“My uncle’s a missionary.
He saves pretty young women from sin.
He’ll save you a blond for $5 dollars.
Oh see how the money rolls in!”
THE SILENT STRANGER is my favorite of the films in “The Stranger” series, and perhaps my fave of all of the Tony Anthony films that I’ve seen to date. The third of the four “Stranger” outings, it may not be stranger than GET MEAN, but if not, it’s awfully darned close. As in GET MEAN, “The Stranger” (Tony Anthony) finds himself in the middle of warring clans. This time, rather than seemingly having travelled back in time to Spain to battle Barbarians and Moors, he’s in 1884 Japan battling Samurai and - briefly - a few ninja. In fact, the title I had previously known this film as was THE STRANGER IN JAPAN, though it is now my understanding that it was never officially released with that title. Instead, it was shelved for years (reportedly due to a personal feud between producer Allen Klein and the then-president of MGM) and ultimately released as THE SILENT STRANGER with a rumored 15 minutes removed, and a voiceover reluctantly added by Anthony to fill in the gaps. Sadly, the German dvd version I watched (misleadingly titled DER SCHRECKEN VON KUNG FU) also presented the film in the boxy old school console TV aspect ratio, rather than widescreen (though, as if the toss salt into our wounds, a widescreen trailer is included on the disc as an extra).

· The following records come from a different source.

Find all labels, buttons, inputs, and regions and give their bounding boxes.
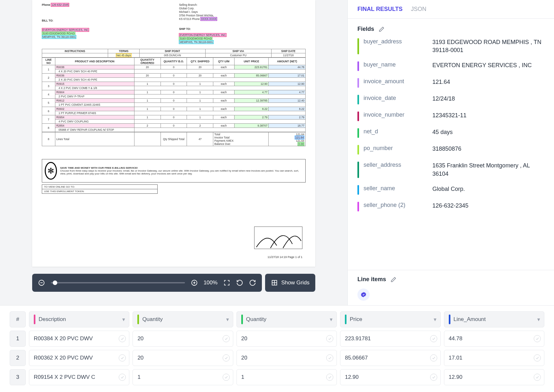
field-value: 3193 EDGEWOOD ROAD MEMPHIS , TN 39118-00… [432, 38, 544, 54]
field-color-bar [357, 95, 359, 104]
field-row-net-d[interactable]: net_d 45 days [357, 128, 544, 138]
chevron-down-icon[interactable]: ▾ [122, 316, 125, 323]
field-row-seller-phone--2-[interactable]: seller_phone (2) 126-632-2345 [357, 202, 544, 211]
approve-check-icon[interactable] [119, 335, 126, 342]
li-cell[interactable]: 20 [133, 331, 233, 347]
chevron-down-icon[interactable]: ▾ [537, 316, 540, 323]
verified-badge[interactable] [357, 289, 370, 301]
viewer-toolbar: 100% Show Grids [32, 274, 315, 292]
approve-check-icon[interactable] [326, 335, 333, 342]
li-col-header[interactable]: Line_Amount▾ [444, 311, 544, 327]
approve-check-icon[interactable] [223, 354, 230, 361]
li-cell[interactable]: 223.91781 [340, 331, 440, 347]
li-col-header[interactable]: Quantity▾ [236, 311, 337, 327]
approve-check-icon[interactable] [223, 374, 230, 381]
field-row-invoice-date[interactable]: invoice_date 12/24/18 [357, 95, 544, 104]
li-cell[interactable]: R00362 X 20 PVC DWV [29, 350, 129, 366]
li-cell[interactable]: 85.06667 [340, 350, 440, 366]
approve-check-icon[interactable] [326, 374, 333, 381]
li-index-header: # [10, 311, 26, 327]
approve-check-icon[interactable] [430, 335, 437, 342]
li-cell[interactable]: 20 [236, 350, 337, 366]
save-time-money-badge: ✻ [45, 162, 57, 180]
page-footer: 11/27/18 14:19 Page 1 of 1 [267, 255, 302, 259]
li-cell[interactable]: 20 [133, 350, 233, 366]
selling-branch-label: Selling Branch: [179, 3, 306, 7]
li-cell[interactable]: 20 [236, 331, 337, 347]
bill-to-label: BILL TO: [42, 19, 169, 22]
field-row-seller-name[interactable]: seller_name Global Corp. [357, 185, 544, 195]
li-cell[interactable]: 12.90 [444, 369, 544, 385]
zoom-slider[interactable] [51, 282, 185, 283]
shipto-addr2: MEMPHIS, TN 39118-0001 [179, 40, 213, 44]
ship-to-label: SHIP TO: [179, 27, 306, 31]
signature-area [254, 227, 302, 249]
field-value: 126-632-2345 [432, 202, 544, 210]
li-cell[interactable]: 1 [133, 369, 233, 385]
approve-check-icon[interactable] [430, 374, 437, 381]
tab-final-results[interactable]: FINAL RESULTS [357, 6, 402, 13]
invoice-header-table: INSTRUCTIONS TERMS SHIP POINT SHIP VIA S… [42, 49, 306, 58]
field-row-invoice-amount[interactable]: invoice_amount 121.64 [357, 78, 544, 88]
li-col-header[interactable]: Description▾ [29, 311, 129, 327]
field-row-buyer-address[interactable]: buyer_address 3193 EDGEWOOD ROAD MEMPHIS… [357, 38, 544, 54]
field-color-bar [357, 128, 359, 138]
field-row-buyer-name[interactable]: buyer_name EVERTON ENERGY SERVICES , INC [357, 61, 544, 71]
field-color-bar [357, 78, 359, 88]
approve-check-icon[interactable] [534, 335, 541, 342]
approve-check-icon[interactable] [326, 354, 333, 361]
rotate-ccw-icon[interactable] [236, 279, 243, 286]
document-preview[interactable]: Phone 126-632-2345 BILL TO: EVERTON ENER… [32, 0, 315, 267]
li-cell[interactable]: R09154 X 2 PVC DWV C [29, 369, 129, 385]
edit-fields-icon[interactable] [379, 26, 384, 32]
li-col-header[interactable]: Price▾ [340, 311, 440, 327]
field-row-invoice-number[interactable]: invoice_number 12345321-11 [357, 111, 544, 121]
field-row-seller-address[interactable]: seller_address 1635 Franklin Street Mont… [357, 162, 544, 178]
field-value: 12345321-11 [432, 111, 544, 120]
show-grids-button[interactable]: Show Grids [271, 279, 309, 286]
rotate-cw-icon[interactable] [249, 279, 256, 286]
approve-check-icon[interactable] [223, 335, 230, 342]
fields-list: buyer_address 3193 EDGEWOOD ROAD MEMPHIS… [357, 38, 544, 211]
zoom-out-icon[interactable] [38, 279, 45, 286]
approve-check-icon[interactable] [534, 374, 541, 381]
approve-check-icon[interactable] [119, 374, 126, 381]
line-items-section-title: Line items [357, 276, 386, 283]
field-color-bar [357, 162, 359, 178]
li-cell[interactable]: R00384 X 20 PVC DWV [29, 331, 129, 347]
field-value: Global Corp. [432, 185, 544, 193]
field-color-bar [357, 145, 359, 155]
ebilling-promo-box: ✻ SAVE TIME AND MONEY WITH OUR FREE E-BI… [42, 159, 306, 183]
li-col-header[interactable]: Quantity▾ [133, 311, 233, 327]
phone-label: Phone [42, 3, 50, 6]
edit-line-items-icon[interactable] [391, 277, 396, 282]
zoom-in-icon[interactable] [191, 279, 198, 286]
field-row-po-number[interactable]: po_number 318850876 [357, 145, 544, 155]
li-cell[interactable]: 17.01 [444, 350, 544, 366]
li-row-index: 2 [10, 350, 26, 366]
field-value: EVERTON ENERGY SERVICES , INC [432, 61, 544, 69]
approve-check-icon[interactable] [534, 354, 541, 361]
seller-addr2: KS 67213 [179, 17, 191, 21]
chevron-down-icon[interactable]: ▾ [330, 316, 333, 323]
li-cell[interactable]: 1 [236, 369, 337, 385]
seller-contact: Michael I. Days [179, 10, 306, 14]
field-color-bar [357, 185, 359, 195]
field-value: 318850876 [432, 145, 544, 153]
li-cell[interactable]: 44.78 [444, 331, 544, 347]
seller-phone-masked: XXXX-XXXX [200, 17, 217, 21]
li-row-index: 1 [10, 331, 26, 347]
chevron-down-icon[interactable]: ▾ [226, 316, 229, 323]
zoom-level: 100% [204, 280, 217, 286]
field-key: po_number [364, 145, 428, 152]
grid-icon [271, 279, 278, 286]
chevron-down-icon[interactable]: ▾ [434, 316, 437, 323]
results-tabs: FINAL RESULTS JSON [348, 0, 554, 19]
approve-check-icon[interactable] [119, 354, 126, 361]
tab-json[interactable]: JSON [411, 6, 426, 13]
approve-check-icon[interactable] [430, 354, 437, 361]
li-cell[interactable]: 12.90 [340, 369, 440, 385]
field-value: 121.64 [432, 78, 544, 86]
field-color-bar [357, 111, 359, 121]
expand-icon[interactable] [223, 279, 230, 286]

Still, despite all this, the film remains fascinating. Unlike other Spaghetti Eastern’s I’ve seen, this one plays less like a Western with an Asian gimmick, and more like a Samurai flick with a Cowboy gimmick. And now that I think of it, that might actually make this an easier film for Samurai fans to appreciate than Western fans.
The movie opens with The Stranger running through the snow in the Klondike calling out for “Pussy! Pussy! Pussy!” Of course, “Pussy” is his horse’s name. He then stumbles on a cabin where he finds a Japanese man being stripped nearly naked by three hombres. With the exception of Anthony, and a character played by the reliable Lloyd Battista, you will see no further Caucasian faces in this film. Nor will you hear much more English, as the setting quickly changes to Japan where THE BULK OF THE FILM IS COMPRISED OF UNSUBTITLED JAPANESE. You see, The Stranger truly is a stranger here. He understands nothing of what he hears and little of what he observes. He only understands that he needs to get paid for the errand he has undertaken, and that without a common language, nobody can fully be trusted. Beyond that, he also understands that the three young women who attack him with knives inside a steam-filled bathhouse, do not mean him well. Nor does the grotesque dwarf with the hardened face who literally sits in the lap of a brutal warlord.
Stelvio Cipriani provides the score, as he did for THE STRANGER RETURNS and BLINDMAN, but here his score is darker, dissonant, disjointed and even avant-garde at times. During one sequence, the music is accented by a scissoring sound not unlike the sharpening of knives. The only other music in the film I can recall, is the dirty little ditty sung by The Stranger that I placed at the top of this review.